Greater Sunrise Pipe to Timor Leste "a Must", says Official
Development of the Greater Sunrise gas fields in the waters between Australia and Timor Leste would need to include the option of a pipeline to Timor Leste, according to comments made by the latter Prime Minister’s chief of staff to The Australian newspaper November 10.
An ongoing dispute over the maritime boundary in the Timor Sea has prevented development of the fields. Last month Australia and Timor Leste reached a draft treaty on the issue, which saw the focus progress to securing agreement between the parties on how to develop the fields.
Over the weekend, Timor Leste Prime Minister Mari Alkatiri told The Australian that “everything is on the table” when asked whether the country would consider an option that didn’t involve an LNG plant in Timor Leste.
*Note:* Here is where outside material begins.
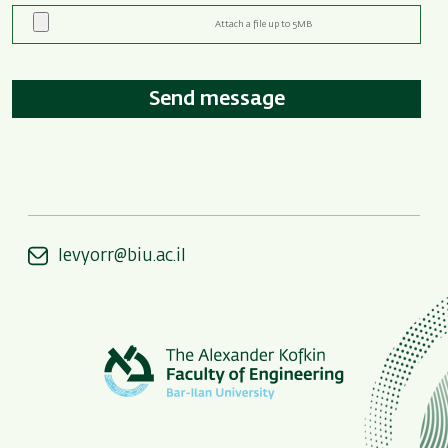
levyorr@biu.ac.il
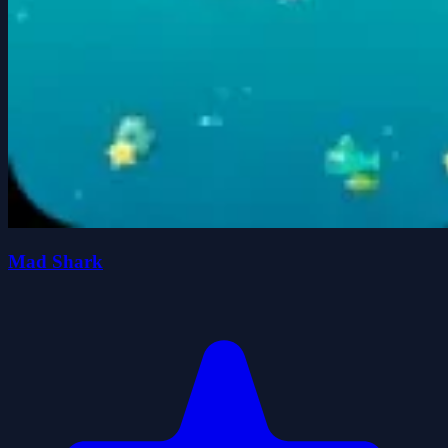
Mad Shark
But Alkatiri’s chief of staff, Nelson Santos, on November 10 “strongly refuted” the suggestion that the country was open to any other development option for Sunrise.
“Any development in the Greater Sunrise field must include the option of a pipeline to Timor Leste,” he said.
“The ongoing infrastructure development in our southern coast of the country to host petroleum processing facilities should be a strong testament to this commitment,” he said.
The Greater Sunrise fields (Sunrise and Troubadour), which are 150km south-east offshore Timor Leste and 450km northwest of Darwin, Australia, were discovered in 1974 and hold gross contingent resources of 5.13 trillion ft3 gas and 225.9mn barrels of condensate, says operator Woodside Energy.
Woodside has a 33.44% interest in Greater Sunrise, alongside ConocoPhillips (30%), Shell (26.56%) and Japan' Osaka Gas (10%). The partners are reportedly in favour of piping gas from the fields back to the Darwin LNG plant or to a floating LNG vessel.